Gambling in Australia’s Cost-of-living Crisis: The Black Hole in Household Budgets
Summary
The cost-of-living crisis is hitting Australian households hard – high interest rates, record increases in the costs for essential goods and services and stagnant wages growth are putting unprecedented pressure on weekly budgets.
Governments at all levels have responded decisively with a range of actions to help families and other households manage these cost pressures – including tax cuts, utilities bill relief, assistance with health care costs and direct payments for low-income households.
But there is a hidden, unspoken black hole in household budgets that government cost-of-living policies has failed to address. This black hole is gambling losses.
Findings
Gambling losses amount to $1,527 for every adult in Australia with devastating financial impact on families. It is a hole in the bucket that continually drains critical household savings.
This new research from Equity Economics in partnership with the Alliance for Gambling Reform and Wesley Mission shows that while the costs of essential goods and services have been rising, and real wages have been declining – gambling losses have also been rising. In fact, household expenditure on gambling has risen faster than spending on utilities, faster than spending on education and faster than spending on housing.

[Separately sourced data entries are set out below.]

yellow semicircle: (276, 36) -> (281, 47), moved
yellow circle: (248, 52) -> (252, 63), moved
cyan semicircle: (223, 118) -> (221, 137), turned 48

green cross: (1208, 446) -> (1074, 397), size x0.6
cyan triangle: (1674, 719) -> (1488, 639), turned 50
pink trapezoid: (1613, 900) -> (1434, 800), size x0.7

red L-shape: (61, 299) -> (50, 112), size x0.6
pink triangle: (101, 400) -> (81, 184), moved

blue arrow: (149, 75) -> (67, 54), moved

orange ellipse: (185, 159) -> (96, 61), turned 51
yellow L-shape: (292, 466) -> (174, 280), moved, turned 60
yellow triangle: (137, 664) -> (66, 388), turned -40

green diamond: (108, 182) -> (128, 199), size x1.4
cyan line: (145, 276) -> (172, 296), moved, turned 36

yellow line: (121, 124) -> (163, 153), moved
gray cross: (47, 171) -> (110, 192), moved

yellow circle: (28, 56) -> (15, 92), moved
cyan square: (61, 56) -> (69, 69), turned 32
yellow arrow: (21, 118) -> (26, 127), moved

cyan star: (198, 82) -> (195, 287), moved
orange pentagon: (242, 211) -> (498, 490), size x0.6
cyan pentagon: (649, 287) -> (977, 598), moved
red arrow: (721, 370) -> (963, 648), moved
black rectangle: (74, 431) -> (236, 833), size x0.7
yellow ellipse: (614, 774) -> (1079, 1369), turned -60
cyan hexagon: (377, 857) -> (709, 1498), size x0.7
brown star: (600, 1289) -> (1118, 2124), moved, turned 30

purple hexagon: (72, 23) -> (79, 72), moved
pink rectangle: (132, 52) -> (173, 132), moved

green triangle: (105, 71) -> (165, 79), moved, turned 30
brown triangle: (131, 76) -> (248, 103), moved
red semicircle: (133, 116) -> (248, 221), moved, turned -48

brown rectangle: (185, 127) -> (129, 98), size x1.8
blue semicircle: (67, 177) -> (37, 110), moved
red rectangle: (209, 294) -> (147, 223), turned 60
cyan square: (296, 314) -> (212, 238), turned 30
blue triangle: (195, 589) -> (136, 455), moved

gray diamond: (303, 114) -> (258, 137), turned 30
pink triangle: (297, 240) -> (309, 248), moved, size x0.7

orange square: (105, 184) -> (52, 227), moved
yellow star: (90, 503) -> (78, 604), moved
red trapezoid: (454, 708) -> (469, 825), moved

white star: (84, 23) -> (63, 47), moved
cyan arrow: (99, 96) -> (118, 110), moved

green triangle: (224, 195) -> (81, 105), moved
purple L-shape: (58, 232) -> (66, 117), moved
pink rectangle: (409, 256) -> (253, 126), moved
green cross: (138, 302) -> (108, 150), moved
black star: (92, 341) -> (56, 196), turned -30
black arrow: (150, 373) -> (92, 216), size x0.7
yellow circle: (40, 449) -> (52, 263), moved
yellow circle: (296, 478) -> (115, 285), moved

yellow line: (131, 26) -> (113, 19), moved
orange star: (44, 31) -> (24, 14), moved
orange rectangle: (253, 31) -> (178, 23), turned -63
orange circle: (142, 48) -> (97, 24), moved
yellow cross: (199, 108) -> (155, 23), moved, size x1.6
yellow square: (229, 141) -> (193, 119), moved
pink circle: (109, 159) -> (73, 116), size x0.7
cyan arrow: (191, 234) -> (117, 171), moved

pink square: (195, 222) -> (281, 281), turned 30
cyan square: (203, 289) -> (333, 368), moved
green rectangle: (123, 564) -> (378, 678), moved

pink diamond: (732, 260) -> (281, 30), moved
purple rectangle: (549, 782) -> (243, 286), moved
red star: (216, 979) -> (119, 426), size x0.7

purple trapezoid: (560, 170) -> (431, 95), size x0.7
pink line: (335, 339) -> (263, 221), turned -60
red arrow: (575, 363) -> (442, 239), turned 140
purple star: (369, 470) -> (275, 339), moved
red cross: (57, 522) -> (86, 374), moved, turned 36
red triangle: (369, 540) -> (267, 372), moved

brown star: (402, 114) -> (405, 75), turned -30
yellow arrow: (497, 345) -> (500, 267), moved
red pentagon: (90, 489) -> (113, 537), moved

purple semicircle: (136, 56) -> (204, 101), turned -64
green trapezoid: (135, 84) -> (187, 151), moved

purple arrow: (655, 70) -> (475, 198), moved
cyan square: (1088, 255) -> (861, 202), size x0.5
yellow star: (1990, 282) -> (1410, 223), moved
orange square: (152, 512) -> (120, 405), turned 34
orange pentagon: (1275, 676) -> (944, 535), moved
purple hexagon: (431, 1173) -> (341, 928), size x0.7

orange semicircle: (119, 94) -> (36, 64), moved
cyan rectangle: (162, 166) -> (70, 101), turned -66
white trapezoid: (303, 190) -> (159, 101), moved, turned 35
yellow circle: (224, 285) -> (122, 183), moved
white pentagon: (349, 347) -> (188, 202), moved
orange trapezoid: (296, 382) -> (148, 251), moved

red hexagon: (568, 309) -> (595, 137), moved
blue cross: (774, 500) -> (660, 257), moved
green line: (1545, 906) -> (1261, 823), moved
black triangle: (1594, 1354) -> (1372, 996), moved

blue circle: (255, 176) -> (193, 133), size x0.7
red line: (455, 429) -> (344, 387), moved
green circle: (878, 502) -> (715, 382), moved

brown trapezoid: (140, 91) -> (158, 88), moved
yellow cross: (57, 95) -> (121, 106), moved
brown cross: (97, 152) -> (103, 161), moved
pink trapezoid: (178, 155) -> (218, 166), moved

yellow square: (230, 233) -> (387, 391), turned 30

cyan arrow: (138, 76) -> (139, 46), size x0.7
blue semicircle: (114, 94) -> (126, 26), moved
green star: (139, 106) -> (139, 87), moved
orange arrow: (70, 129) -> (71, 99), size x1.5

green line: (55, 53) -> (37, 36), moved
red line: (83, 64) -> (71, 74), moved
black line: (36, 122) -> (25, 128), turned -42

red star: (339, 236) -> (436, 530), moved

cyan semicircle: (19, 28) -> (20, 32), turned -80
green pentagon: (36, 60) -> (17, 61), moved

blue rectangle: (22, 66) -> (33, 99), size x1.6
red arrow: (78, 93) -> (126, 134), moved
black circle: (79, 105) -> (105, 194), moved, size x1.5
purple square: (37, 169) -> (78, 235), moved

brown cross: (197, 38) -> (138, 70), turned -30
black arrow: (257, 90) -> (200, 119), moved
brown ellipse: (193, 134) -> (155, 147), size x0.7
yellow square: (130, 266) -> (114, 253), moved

So large are Australia’s annual gambling losses ($31.5bn) that they now eclipse what governments spend on aged care ($28.3bn) and rivals that spent on the National Disability Insurance Scheme ($35.2bn).
This report calls on governments to help households plug the hole – urgent action is required to reduce the impact of gambling on Australian families in this cost-of-living crisis. Evidence-based regulatory reforms would have minimal cost to the budget, would be non- inflationary and would provide significant, lasting cost-of-living relief.